How to complete this task
Return exactly the span of lines in the following data that opens with the line containing "Без них мозг не может нормально" and closes with the line containing "фолиевая кислота поддерживают кроветворение.". Include nothing else.

Listed entries
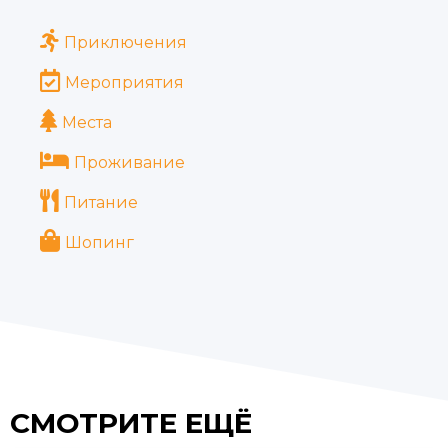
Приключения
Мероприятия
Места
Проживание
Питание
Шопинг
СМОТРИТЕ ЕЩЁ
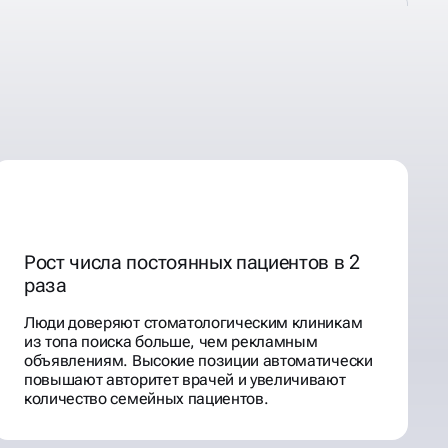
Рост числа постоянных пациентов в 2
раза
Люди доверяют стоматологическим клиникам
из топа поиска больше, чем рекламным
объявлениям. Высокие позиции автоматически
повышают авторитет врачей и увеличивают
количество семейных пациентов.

--

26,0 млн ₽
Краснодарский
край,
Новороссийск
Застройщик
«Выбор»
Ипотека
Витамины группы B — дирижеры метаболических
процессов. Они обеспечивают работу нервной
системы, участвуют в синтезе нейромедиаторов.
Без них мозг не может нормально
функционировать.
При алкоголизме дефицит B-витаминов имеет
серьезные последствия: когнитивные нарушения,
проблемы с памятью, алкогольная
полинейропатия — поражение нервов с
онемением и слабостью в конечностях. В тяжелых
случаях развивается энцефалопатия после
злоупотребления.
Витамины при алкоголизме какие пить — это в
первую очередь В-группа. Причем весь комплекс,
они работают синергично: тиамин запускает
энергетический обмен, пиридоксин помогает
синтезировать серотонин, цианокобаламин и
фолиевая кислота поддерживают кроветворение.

Your solution
Без них мозг не может нормально
функционировать.
При алкоголизме дефицит B-витаминов имеет
серьезные последствия: когнитивные нарушения,
проблемы с памятью, алкогольная
полинейропатия — поражение нервов с
онемением и слабостью в конечностях. В тяжелых
случаях развивается энцефалопатия после
злоупотребления.
Витамины при алкоголизме какие пить — это в
первую очередь В-группа. Причем весь комплекс,
они работают синергично: тиамин запускает
энергетический обмен, пиридоксин помогает
синтезировать серотонин, цианокобаламин и
фолиевая кислота поддерживают кроветворение.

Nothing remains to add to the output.